# mobile web



## maxim (May 31, 2013)

I am wondering how many use mobile view on websites, or anyone shop on they mobiles ?
Basically i want to know should i make a mobile website in my store ?? :O


----------



## Von blewitt (May 31, 2013)

maxim said:


> I am wondering how many use mobile view on websites, or anyone shop on they mobiles ?
> Basically i want to know should i make a mobile website in my store ?? :O


I always use my iPhone for browsing/ shopping
I just go "skip to main site"


----------



## maxim (May 31, 2013)

yes i do the same  thats why i wonder if it will be any help to make proper mobile view ?


----------



## Patatas Bravas (May 31, 2013)

I only use my desktop


----------



## eaglerock (May 31, 2013)

Von blewitt said:


> I always use my iPhone for browsing/ shopping
> I just go "skip to main site"



+1 i do the same


----------



## El Pescador (May 31, 2013)

I access the site via iPad and Android phone.


----------



## scotchef38 (May 31, 2013)

I have had no issues viewing on mobile or tablet but I could not order goods as it did not display correctly - maybe that is the difference?


----------



## Zwiefel (May 31, 2013)

about 50/50 for me...depends on how well designed the mobile site is and which functionality it's missing.


----------



## bathonuk (May 31, 2013)

I am mostly on my mobile. Your previous version of your web site didn't work properly but the new one is awesome. I hate mobile versions of websites.

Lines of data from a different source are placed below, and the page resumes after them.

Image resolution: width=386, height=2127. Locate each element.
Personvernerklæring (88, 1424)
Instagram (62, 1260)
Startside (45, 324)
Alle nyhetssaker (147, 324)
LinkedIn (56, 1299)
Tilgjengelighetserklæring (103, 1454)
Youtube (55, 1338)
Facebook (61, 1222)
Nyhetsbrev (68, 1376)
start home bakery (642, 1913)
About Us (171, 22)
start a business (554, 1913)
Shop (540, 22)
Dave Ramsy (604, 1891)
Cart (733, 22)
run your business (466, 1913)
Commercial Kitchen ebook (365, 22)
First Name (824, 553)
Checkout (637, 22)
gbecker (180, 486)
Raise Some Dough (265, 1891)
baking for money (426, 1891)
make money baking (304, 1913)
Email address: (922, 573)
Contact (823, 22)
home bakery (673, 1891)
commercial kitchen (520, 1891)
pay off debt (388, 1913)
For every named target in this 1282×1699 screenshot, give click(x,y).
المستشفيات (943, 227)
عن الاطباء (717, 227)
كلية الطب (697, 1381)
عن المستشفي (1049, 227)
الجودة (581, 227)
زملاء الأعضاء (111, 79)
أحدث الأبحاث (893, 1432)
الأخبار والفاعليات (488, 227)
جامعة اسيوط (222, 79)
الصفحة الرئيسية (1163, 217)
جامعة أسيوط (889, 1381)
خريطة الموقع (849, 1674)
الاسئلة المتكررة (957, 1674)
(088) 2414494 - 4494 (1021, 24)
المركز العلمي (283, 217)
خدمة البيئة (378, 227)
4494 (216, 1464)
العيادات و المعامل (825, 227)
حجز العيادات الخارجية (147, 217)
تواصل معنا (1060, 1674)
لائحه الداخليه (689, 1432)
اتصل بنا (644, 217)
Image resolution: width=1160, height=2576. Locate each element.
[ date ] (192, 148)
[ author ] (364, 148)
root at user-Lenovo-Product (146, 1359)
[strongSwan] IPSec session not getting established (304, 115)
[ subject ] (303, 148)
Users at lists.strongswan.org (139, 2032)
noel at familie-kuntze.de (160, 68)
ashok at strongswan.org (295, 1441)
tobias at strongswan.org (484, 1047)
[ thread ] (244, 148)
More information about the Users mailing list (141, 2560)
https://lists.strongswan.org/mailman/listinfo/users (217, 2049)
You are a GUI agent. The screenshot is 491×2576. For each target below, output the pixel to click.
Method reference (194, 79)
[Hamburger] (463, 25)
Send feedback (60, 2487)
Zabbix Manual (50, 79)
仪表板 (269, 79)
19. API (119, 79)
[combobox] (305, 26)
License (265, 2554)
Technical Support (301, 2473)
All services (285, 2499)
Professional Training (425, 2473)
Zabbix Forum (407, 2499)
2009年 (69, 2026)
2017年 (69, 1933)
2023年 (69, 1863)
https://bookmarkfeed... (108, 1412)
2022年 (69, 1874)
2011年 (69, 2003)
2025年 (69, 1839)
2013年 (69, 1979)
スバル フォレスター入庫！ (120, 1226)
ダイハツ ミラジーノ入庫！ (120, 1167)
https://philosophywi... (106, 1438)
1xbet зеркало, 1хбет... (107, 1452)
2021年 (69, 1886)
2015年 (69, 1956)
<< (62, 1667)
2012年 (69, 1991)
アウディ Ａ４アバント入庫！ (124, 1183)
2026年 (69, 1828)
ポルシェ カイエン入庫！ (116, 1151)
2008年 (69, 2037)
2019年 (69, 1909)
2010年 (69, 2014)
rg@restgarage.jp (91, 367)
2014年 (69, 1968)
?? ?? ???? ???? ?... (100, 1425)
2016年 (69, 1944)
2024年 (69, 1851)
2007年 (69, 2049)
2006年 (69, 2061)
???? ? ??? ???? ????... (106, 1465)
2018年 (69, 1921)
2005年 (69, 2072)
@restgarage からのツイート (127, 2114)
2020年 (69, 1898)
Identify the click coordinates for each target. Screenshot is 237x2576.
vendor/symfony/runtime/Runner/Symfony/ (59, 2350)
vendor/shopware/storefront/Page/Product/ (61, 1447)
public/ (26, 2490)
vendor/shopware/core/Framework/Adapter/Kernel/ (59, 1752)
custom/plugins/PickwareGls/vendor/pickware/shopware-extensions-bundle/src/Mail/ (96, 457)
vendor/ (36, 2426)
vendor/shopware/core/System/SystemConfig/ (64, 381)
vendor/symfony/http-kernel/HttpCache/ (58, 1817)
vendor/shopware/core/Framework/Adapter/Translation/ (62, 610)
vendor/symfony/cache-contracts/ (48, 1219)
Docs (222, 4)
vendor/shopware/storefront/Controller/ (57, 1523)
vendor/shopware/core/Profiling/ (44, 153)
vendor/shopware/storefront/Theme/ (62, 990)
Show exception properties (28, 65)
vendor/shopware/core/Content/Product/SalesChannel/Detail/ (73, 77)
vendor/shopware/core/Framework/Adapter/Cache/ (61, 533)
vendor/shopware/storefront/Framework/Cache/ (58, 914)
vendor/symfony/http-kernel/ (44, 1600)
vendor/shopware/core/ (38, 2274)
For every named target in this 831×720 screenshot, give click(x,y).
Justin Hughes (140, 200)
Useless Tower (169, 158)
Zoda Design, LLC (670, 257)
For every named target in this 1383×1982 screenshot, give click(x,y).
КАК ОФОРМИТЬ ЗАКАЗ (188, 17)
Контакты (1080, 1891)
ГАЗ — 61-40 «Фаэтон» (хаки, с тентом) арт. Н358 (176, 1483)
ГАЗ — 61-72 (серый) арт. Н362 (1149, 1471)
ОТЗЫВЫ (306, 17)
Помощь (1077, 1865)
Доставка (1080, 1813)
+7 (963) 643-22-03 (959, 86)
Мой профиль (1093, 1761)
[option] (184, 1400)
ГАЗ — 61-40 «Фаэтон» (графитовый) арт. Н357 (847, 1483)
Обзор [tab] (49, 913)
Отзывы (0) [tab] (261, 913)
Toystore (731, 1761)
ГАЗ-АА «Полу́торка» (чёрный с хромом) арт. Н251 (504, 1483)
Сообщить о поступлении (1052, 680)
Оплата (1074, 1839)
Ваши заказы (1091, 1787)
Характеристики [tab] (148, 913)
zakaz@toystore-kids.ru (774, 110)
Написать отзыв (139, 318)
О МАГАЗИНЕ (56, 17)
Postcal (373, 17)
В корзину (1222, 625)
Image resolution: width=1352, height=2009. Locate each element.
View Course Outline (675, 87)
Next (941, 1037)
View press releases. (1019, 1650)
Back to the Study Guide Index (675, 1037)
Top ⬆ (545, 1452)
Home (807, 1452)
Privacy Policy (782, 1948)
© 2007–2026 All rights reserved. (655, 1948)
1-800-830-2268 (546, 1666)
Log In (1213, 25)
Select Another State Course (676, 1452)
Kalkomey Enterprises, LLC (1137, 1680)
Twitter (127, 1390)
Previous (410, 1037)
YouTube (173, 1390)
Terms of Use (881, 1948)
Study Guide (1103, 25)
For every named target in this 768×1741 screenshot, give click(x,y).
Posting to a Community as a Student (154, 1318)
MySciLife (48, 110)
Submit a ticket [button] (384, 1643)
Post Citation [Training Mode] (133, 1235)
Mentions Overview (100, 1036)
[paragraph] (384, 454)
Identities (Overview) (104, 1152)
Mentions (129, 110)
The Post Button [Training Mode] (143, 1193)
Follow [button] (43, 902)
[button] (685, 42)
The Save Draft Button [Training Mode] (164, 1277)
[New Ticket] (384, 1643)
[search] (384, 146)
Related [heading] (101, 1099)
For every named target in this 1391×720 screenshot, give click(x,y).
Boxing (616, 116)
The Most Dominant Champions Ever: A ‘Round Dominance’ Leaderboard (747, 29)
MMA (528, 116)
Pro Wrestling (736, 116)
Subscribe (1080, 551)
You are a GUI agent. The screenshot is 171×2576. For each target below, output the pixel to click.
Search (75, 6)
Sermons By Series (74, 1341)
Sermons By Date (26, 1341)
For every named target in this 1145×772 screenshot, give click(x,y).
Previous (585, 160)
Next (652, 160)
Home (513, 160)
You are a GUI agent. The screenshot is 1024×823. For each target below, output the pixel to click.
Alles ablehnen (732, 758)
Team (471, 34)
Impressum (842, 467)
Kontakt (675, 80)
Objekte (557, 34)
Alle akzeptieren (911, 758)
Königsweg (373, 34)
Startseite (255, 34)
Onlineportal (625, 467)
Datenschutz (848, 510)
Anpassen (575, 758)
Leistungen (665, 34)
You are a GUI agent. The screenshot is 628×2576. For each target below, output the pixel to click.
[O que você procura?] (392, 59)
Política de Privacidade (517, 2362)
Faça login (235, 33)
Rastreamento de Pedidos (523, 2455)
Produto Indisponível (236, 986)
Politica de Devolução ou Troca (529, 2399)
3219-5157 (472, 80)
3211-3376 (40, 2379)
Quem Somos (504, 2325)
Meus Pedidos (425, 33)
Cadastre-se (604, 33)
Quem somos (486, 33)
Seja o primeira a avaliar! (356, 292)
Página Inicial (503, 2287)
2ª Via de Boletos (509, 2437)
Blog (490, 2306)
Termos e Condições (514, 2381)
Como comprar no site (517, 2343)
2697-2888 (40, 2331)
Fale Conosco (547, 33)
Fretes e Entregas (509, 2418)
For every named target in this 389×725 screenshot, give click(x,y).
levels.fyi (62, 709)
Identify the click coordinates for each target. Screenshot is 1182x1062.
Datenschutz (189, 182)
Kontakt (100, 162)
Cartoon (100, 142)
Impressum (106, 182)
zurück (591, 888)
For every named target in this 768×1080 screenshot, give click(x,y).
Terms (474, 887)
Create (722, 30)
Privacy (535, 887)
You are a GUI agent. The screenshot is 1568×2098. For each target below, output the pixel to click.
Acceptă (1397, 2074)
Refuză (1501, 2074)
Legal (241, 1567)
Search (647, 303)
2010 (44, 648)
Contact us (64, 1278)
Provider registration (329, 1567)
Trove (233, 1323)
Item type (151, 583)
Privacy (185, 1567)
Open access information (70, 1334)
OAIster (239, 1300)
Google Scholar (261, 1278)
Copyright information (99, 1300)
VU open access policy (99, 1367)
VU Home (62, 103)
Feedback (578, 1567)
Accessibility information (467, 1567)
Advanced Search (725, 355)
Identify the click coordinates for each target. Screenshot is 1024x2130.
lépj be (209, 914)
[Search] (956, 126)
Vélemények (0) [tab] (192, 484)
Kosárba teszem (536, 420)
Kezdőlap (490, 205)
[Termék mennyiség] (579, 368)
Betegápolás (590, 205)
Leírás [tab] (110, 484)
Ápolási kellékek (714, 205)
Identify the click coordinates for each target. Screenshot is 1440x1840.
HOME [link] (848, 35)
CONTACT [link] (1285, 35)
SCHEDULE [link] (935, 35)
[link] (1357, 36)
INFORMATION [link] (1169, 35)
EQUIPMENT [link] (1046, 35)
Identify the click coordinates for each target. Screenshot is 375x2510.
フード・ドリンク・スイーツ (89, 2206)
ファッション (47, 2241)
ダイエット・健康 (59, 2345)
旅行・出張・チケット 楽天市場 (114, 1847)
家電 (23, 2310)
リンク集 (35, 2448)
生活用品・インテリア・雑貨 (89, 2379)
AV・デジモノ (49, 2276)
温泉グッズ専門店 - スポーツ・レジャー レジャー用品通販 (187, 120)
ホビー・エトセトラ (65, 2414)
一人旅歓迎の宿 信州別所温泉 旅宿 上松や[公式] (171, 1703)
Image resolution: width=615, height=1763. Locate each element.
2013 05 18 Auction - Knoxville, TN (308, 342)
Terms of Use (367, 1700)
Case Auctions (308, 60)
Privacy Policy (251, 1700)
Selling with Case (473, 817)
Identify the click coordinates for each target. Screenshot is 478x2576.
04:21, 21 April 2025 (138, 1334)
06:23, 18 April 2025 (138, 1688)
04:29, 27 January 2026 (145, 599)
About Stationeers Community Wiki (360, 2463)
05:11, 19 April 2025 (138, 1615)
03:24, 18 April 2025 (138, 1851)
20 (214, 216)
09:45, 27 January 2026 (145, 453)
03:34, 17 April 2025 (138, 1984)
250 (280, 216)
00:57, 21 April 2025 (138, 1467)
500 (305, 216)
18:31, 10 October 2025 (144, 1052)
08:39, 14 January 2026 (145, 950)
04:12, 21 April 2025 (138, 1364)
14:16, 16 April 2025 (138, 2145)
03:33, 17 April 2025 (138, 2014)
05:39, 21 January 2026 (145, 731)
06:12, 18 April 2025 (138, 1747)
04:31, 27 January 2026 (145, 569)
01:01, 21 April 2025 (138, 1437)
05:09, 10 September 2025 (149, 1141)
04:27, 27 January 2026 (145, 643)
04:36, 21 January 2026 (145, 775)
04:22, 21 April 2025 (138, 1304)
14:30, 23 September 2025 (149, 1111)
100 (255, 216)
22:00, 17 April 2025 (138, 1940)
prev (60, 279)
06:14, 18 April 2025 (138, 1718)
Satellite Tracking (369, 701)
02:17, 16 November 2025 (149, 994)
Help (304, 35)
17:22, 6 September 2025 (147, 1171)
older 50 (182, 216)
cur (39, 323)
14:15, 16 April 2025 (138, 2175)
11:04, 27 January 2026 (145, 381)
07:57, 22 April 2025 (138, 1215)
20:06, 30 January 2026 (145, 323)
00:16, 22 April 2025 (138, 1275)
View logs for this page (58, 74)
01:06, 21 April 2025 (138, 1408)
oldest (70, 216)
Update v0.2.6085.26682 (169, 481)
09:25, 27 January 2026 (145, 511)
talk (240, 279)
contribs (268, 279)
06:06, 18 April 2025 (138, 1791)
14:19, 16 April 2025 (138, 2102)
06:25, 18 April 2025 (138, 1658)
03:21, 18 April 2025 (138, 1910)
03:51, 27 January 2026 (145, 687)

Don't do that.


----------



## bkultra (May 31, 2013)

I mainly surf/shop from my iPad or phone, but I always choose to view the full/desktop site.


----------



## Dave Martell (Jun 1, 2013)

How do you guys shop on those little ass things? Does iphone come with a magnifying lens?


----------



## JohnnyChance (Jun 1, 2013)

I would prefer a good functioning mobile version for when I am at work and you release something good, I gotta be able to grab it quick before it's gone. Too much fussing and my steaks might over cook.


----------